» **Description of the task**
In the entries below, find the line with "newsletter to view" and the line with "it brings a sense of renewa", then retype both and everything between them exactly. Do not copy the pictures.

╔══

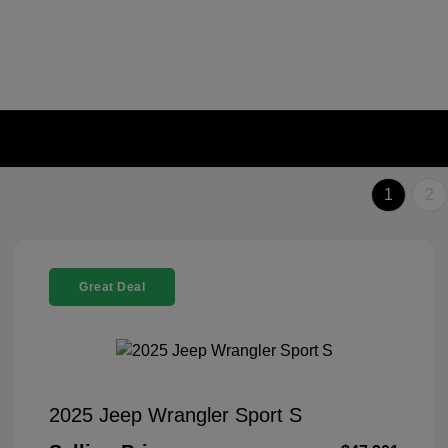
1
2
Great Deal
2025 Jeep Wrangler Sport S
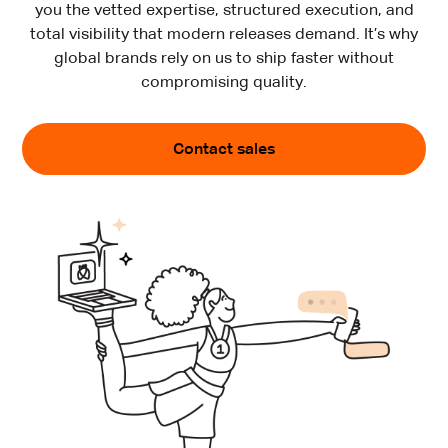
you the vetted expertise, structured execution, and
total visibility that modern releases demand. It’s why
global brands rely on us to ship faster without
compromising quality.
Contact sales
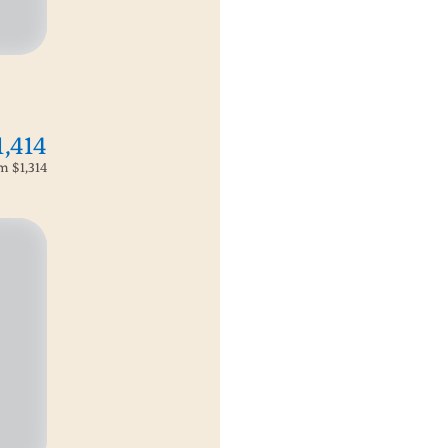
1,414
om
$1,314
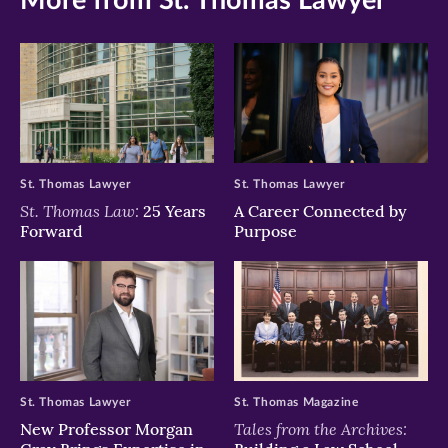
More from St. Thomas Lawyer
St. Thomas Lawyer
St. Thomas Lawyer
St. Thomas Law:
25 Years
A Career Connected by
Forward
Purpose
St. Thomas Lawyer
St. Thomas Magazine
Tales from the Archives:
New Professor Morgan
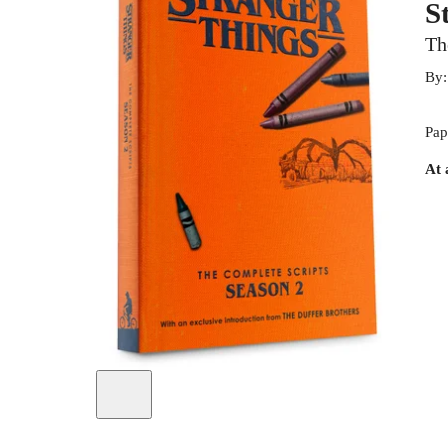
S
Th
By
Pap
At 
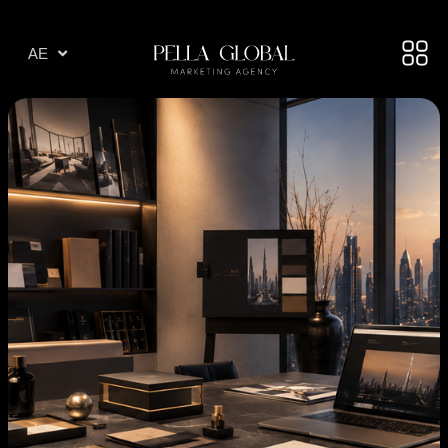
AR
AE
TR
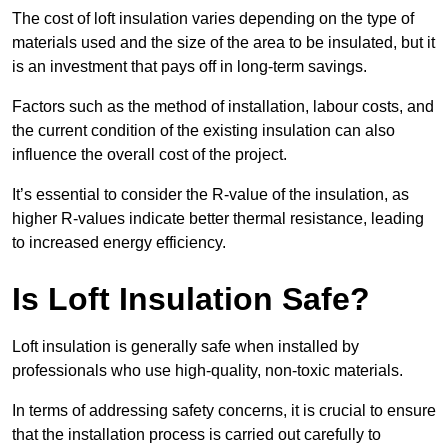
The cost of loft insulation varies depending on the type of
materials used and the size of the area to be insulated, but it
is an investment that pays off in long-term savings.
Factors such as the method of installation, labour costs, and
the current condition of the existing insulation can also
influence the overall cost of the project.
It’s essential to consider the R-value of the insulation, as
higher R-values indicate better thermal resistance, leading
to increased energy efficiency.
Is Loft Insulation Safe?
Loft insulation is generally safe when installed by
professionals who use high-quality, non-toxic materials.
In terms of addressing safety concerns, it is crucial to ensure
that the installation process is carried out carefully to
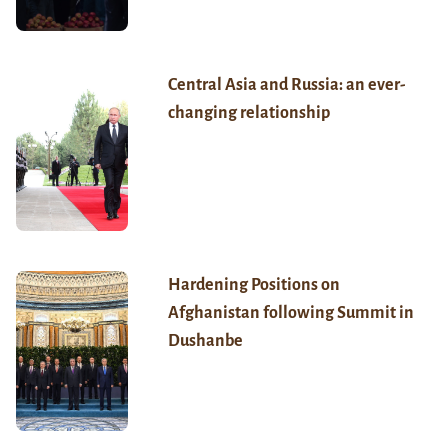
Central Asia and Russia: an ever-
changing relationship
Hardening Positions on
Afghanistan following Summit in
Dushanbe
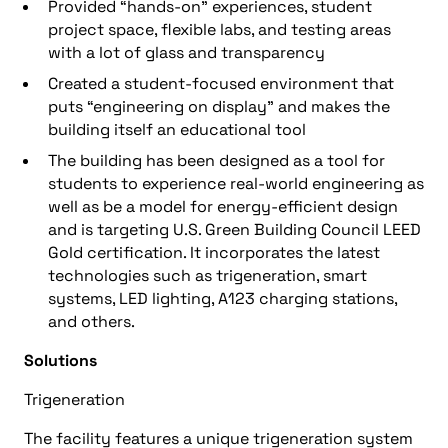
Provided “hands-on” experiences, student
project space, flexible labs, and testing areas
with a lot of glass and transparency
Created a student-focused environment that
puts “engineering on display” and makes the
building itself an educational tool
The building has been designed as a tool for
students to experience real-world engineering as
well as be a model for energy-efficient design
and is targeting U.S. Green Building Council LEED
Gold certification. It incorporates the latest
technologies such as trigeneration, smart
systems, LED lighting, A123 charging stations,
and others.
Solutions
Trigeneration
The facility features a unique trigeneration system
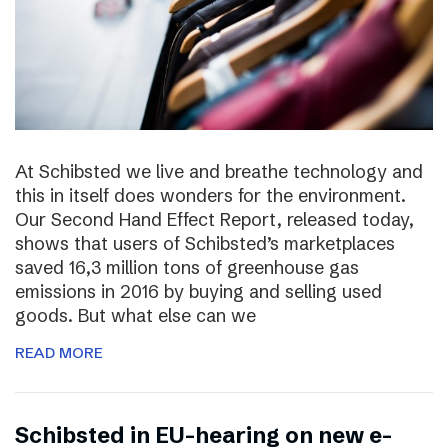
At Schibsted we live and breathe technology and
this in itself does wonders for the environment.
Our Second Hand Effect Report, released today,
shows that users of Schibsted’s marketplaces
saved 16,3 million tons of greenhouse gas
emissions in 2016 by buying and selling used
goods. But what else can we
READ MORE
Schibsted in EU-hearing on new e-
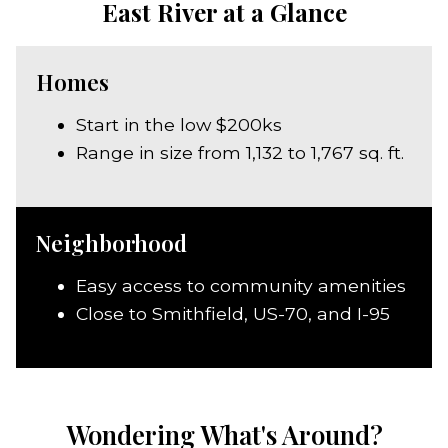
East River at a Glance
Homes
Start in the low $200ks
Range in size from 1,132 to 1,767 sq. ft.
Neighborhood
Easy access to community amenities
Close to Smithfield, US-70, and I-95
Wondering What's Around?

╚══
╔══

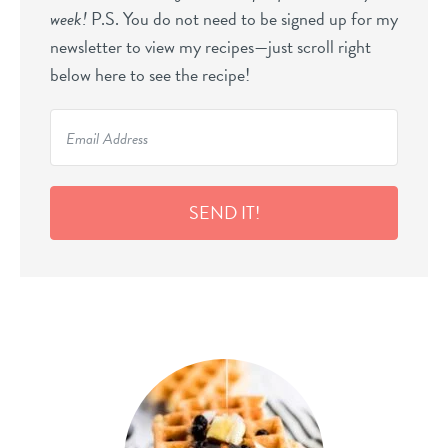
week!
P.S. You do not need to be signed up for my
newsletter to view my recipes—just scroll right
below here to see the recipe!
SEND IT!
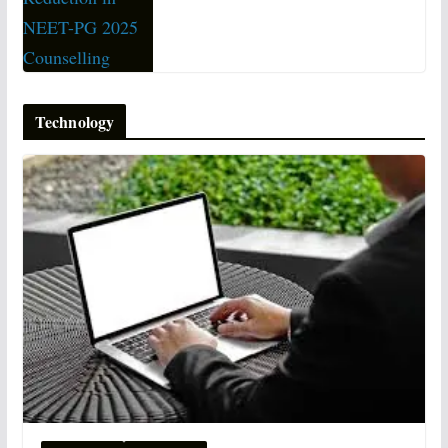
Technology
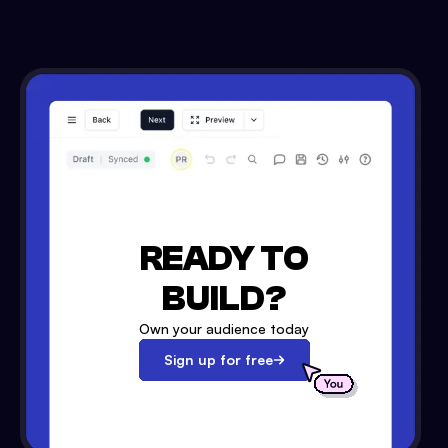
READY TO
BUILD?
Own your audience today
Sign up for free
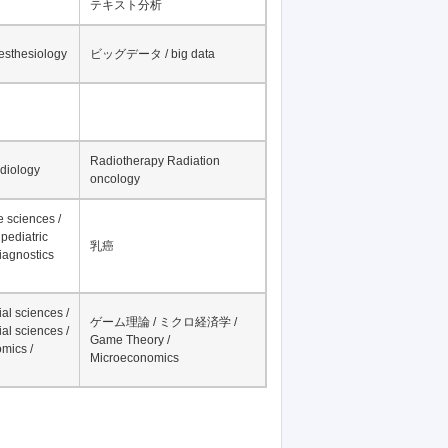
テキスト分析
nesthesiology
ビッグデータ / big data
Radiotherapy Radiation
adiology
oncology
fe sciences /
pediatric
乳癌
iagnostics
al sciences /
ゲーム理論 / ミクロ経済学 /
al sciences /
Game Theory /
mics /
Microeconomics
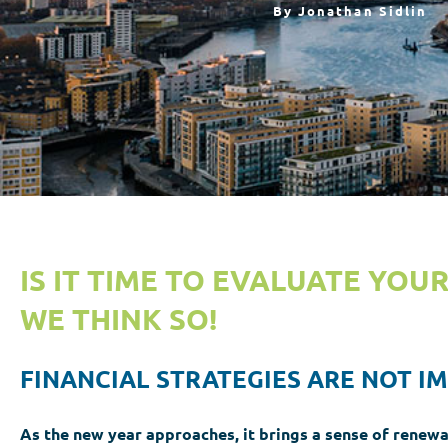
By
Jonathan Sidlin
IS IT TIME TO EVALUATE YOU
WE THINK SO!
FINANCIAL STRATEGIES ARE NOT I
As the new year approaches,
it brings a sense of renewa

╚══
╔══

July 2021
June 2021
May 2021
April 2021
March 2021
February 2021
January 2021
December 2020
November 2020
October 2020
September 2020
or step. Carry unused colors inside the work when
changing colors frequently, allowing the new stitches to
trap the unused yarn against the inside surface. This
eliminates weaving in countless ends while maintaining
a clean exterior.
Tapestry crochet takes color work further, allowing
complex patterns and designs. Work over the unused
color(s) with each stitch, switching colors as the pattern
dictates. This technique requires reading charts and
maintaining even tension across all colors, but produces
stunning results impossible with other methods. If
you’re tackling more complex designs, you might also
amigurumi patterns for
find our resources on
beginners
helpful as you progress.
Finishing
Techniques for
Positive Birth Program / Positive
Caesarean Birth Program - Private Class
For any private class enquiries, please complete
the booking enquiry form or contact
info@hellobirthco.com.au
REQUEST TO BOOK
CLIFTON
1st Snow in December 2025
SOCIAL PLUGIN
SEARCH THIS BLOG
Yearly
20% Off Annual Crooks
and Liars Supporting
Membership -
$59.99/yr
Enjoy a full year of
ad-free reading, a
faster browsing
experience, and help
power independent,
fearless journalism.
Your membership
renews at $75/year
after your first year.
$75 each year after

╚══

» **Response**
newsletter to view my recipes—just scroll right
below here to see the recipe!
SEND IT!
Technology
READY TO
BUILD?
Own your audience today
Sign up for free
テキスト分析
nesthesiology
ビッグデータ / big data
Radiotherapy Radiation
adiology
oncology
fe sciences /
pediatric
乳癌
iagnostics
al sciences /
ゲーム理論 / ミクロ経済学 /
al sciences /
Game Theory /
mics /
Microeconomics
By
Jonathan Sidlin
IS IT TIME TO EVALUATE YOU
WE THINK SO!
FINANCIAL STRATEGIES ARE NOT I
As the new year approaches,
it brings a sense of renewa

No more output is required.